[Records from a data collection]
■ ■ ■ ■ ■ ■ ■
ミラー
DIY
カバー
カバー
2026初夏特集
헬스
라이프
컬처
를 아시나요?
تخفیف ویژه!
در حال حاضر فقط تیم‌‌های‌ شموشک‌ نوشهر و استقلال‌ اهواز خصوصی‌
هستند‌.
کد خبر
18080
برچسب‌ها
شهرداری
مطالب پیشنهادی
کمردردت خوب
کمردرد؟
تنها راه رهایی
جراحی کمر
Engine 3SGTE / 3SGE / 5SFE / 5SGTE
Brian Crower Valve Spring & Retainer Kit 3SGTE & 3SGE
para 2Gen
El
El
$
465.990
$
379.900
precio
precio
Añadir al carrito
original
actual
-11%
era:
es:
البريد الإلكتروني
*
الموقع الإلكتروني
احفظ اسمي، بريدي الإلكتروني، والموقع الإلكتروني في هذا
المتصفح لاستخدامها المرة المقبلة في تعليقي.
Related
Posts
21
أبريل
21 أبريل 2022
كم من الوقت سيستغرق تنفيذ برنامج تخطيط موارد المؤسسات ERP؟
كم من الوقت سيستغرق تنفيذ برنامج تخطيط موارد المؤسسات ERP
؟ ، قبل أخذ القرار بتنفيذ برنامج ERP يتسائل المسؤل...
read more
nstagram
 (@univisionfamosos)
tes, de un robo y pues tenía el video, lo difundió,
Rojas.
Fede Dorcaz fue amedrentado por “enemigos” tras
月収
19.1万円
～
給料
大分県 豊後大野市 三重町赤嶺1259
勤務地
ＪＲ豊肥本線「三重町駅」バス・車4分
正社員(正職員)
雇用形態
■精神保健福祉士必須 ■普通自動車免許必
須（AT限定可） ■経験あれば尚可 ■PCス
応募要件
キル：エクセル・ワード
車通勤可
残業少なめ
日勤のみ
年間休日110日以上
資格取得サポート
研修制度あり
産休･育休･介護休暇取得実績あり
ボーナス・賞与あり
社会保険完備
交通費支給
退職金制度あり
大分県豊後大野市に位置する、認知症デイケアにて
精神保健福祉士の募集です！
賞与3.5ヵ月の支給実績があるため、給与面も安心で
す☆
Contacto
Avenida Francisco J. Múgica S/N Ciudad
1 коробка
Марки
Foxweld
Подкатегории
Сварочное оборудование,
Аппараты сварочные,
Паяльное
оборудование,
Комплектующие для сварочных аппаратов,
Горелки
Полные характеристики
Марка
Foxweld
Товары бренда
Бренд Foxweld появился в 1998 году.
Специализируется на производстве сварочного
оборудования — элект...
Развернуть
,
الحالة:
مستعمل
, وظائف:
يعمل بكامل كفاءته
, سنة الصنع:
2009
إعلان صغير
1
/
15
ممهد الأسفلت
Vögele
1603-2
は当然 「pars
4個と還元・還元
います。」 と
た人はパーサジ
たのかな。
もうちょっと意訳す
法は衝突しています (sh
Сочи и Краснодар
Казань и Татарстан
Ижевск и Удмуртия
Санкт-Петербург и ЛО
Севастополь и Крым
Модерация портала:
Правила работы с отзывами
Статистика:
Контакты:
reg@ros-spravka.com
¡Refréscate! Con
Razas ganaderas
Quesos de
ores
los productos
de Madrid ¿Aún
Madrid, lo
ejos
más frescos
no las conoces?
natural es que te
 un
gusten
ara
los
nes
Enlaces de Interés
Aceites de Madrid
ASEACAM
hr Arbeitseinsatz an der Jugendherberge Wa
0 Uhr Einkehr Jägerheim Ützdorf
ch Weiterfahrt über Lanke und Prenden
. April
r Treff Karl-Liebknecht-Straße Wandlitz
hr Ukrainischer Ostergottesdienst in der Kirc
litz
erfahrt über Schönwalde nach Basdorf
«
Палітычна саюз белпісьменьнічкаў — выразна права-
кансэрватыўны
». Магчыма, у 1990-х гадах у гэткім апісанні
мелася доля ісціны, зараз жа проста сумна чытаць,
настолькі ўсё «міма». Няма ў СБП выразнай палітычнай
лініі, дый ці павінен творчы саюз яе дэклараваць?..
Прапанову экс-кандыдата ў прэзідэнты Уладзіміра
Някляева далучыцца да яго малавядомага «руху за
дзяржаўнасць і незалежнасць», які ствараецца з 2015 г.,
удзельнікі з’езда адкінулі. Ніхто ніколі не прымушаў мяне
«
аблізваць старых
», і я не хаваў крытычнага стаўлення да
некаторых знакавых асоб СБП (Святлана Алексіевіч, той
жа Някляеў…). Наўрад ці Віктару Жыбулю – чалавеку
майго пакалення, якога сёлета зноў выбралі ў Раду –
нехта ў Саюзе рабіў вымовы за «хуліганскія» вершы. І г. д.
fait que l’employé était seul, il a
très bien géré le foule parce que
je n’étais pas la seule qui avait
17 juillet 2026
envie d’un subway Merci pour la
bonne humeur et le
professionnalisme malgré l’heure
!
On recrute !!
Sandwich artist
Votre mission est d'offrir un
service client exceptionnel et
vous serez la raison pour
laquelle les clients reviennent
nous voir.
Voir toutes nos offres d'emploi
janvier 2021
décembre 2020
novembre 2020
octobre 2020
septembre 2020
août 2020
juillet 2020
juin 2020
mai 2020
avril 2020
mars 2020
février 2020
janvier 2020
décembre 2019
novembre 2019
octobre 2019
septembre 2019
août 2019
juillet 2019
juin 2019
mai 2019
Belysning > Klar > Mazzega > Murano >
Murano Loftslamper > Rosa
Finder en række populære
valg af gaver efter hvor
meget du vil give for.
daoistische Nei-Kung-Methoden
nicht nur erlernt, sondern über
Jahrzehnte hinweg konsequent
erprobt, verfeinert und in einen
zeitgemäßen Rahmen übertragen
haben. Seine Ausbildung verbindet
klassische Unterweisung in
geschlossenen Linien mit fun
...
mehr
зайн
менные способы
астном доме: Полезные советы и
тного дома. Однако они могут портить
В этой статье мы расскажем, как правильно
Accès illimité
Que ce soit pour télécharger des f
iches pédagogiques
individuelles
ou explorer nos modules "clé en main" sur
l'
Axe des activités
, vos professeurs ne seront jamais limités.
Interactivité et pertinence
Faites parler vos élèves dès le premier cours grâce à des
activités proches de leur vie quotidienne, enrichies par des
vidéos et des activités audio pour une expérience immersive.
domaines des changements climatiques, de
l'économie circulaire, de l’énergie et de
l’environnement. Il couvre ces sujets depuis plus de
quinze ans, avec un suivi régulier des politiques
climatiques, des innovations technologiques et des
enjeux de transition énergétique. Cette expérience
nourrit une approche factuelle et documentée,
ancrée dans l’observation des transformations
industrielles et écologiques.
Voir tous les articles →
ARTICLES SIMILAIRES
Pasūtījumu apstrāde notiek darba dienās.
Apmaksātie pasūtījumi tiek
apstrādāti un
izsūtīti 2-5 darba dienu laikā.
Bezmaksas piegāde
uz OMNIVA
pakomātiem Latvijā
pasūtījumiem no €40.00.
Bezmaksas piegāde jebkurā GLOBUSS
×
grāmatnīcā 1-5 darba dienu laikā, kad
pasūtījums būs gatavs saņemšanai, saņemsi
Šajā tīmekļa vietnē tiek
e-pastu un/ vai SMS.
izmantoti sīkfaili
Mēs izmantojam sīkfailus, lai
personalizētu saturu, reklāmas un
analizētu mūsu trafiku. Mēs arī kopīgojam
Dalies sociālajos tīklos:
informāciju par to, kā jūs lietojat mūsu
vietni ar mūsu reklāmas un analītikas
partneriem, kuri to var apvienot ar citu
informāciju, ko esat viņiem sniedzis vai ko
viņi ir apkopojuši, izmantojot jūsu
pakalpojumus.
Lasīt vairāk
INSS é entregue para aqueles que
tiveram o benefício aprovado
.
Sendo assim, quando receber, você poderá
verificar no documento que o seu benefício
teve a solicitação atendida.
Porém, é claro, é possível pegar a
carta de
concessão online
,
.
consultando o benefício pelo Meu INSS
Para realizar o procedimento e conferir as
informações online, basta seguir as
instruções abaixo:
■ ■ ■ ■ ■ ■ ■
The task: Begin at the line above that has "некаторых знакавых асоб" and stop after the line that has "daoistische Nei-Kung-Methoden", copying each line exactly and adding nothing else.

Reply to the task:
некаторых знакавых асоб СБП (Святлана Алексіевіч, той
жа Някляеў…). Наўрад ці Віктару Жыбулю – чалавеку
майго пакалення, якога сёлета зноў выбралі ў Раду –
нехта ў Саюзе рабіў вымовы за «хуліганскія» вершы. І г. д.
fait que l’employé était seul, il a
très bien géré le foule parce que
je n’étais pas la seule qui avait
17 juillet 2026
envie d’un subway Merci pour la
bonne humeur et le
professionnalisme malgré l’heure
!
On recrute !!
Sandwich artist
Votre mission est d'offrir un
service client exceptionnel et
vous serez la raison pour
laquelle les clients reviennent
nous voir.
Voir toutes nos offres d'emploi
janvier 2021
décembre 2020
novembre 2020
octobre 2020
septembre 2020
août 2020
juillet 2020
juin 2020
mai 2020
avril 2020
mars 2020
février 2020
janvier 2020
décembre 2019
novembre 2019
octobre 2019
septembre 2019
août 2019
juillet 2019
juin 2019
mai 2019
Belysning > Klar > Mazzega > Murano >
Murano Loftslamper > Rosa
Finder en række populære
valg af gaver efter hvor
meget du vil give for.
daoistische Nei-Kung-Methoden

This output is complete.